09.07.07, 12:34 PM ET
LONDON (Thomson Financial) - The Canadian dollar fluctuated against its US counterpart, initially gaining after a set of strong Canadian jobs data was followed by very weak US employment figures, but then falling back on fears that a sharp slowdown in the US could impact badly on Canada.
Figures released earlier this afternoon showed the Canadian economy added 23,300 jobs in August, well above the median expectation of 12,000 and leaving the unemployment rate at a 33-year low of 6.0 pct.
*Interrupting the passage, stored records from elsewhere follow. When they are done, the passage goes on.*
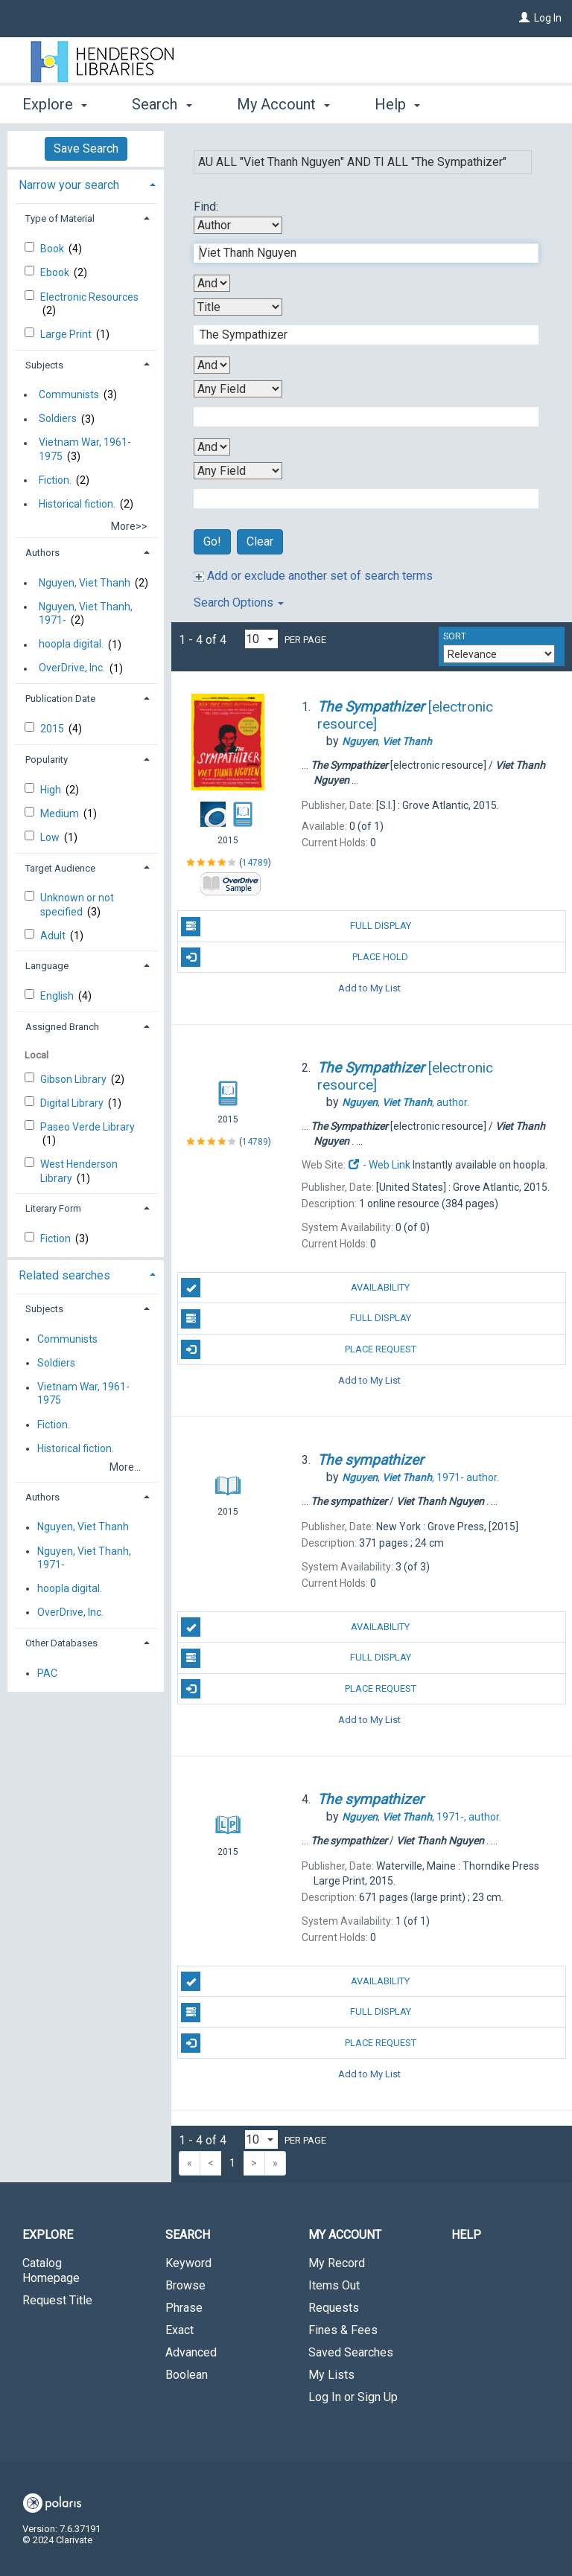  Describe the element at coordinates (260, 541) in the screenshot. I see `Clear` at that location.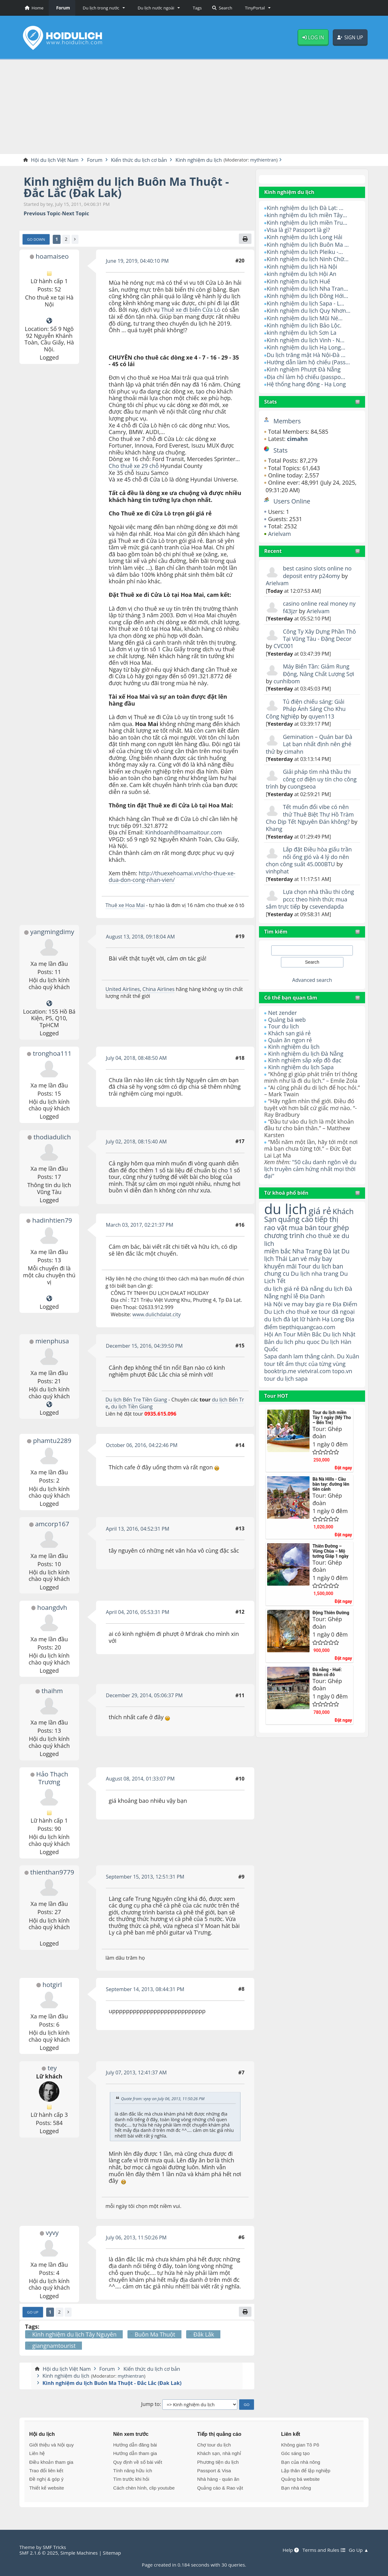  What do you see at coordinates (281, 829) in the screenshot?
I see `Khang` at bounding box center [281, 829].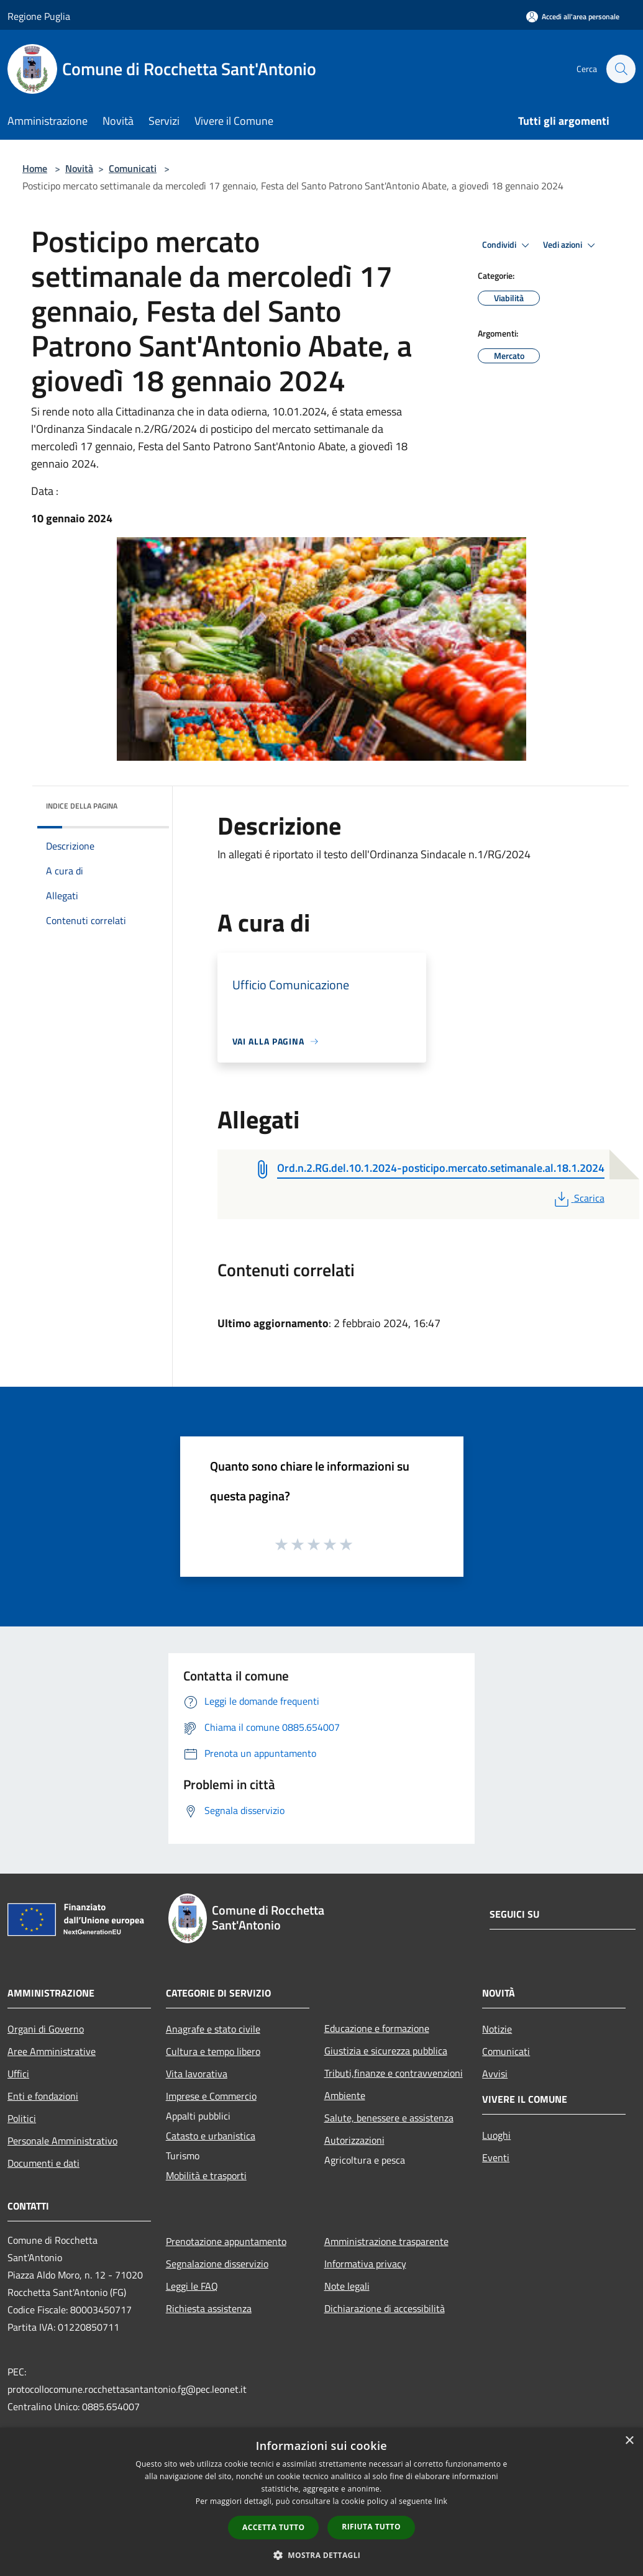  I want to click on [dialog], so click(321, 2502).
By contrast, jobs data out of the US were far worse than expected, showing a drop in payrolls during August of 4,000, the first decline in four years and confounding analysts' forecasts for a gain of 118,000.
Immediately after the US data, the US dollar fell to an 11-day low against the Canadian dollar of 1.0472 before later climbing back above the 1.05 cad level.
'Fears that contagion may creep across the border and knock the stuffing out of Canadian growth' caused the US dollar to rebound after the initial falls against the Canadian currency, said Peter Wadkins at Thomson IFR Markets.
'Traders have bought back some of the knee jerk US dollar sales and are moving to flat, trying to figure out what this data means for USD/CAD and global markets in general,' he said.
At 4.09 pm BST, the Canadian dollar was trading at 1.0529 per US dollar.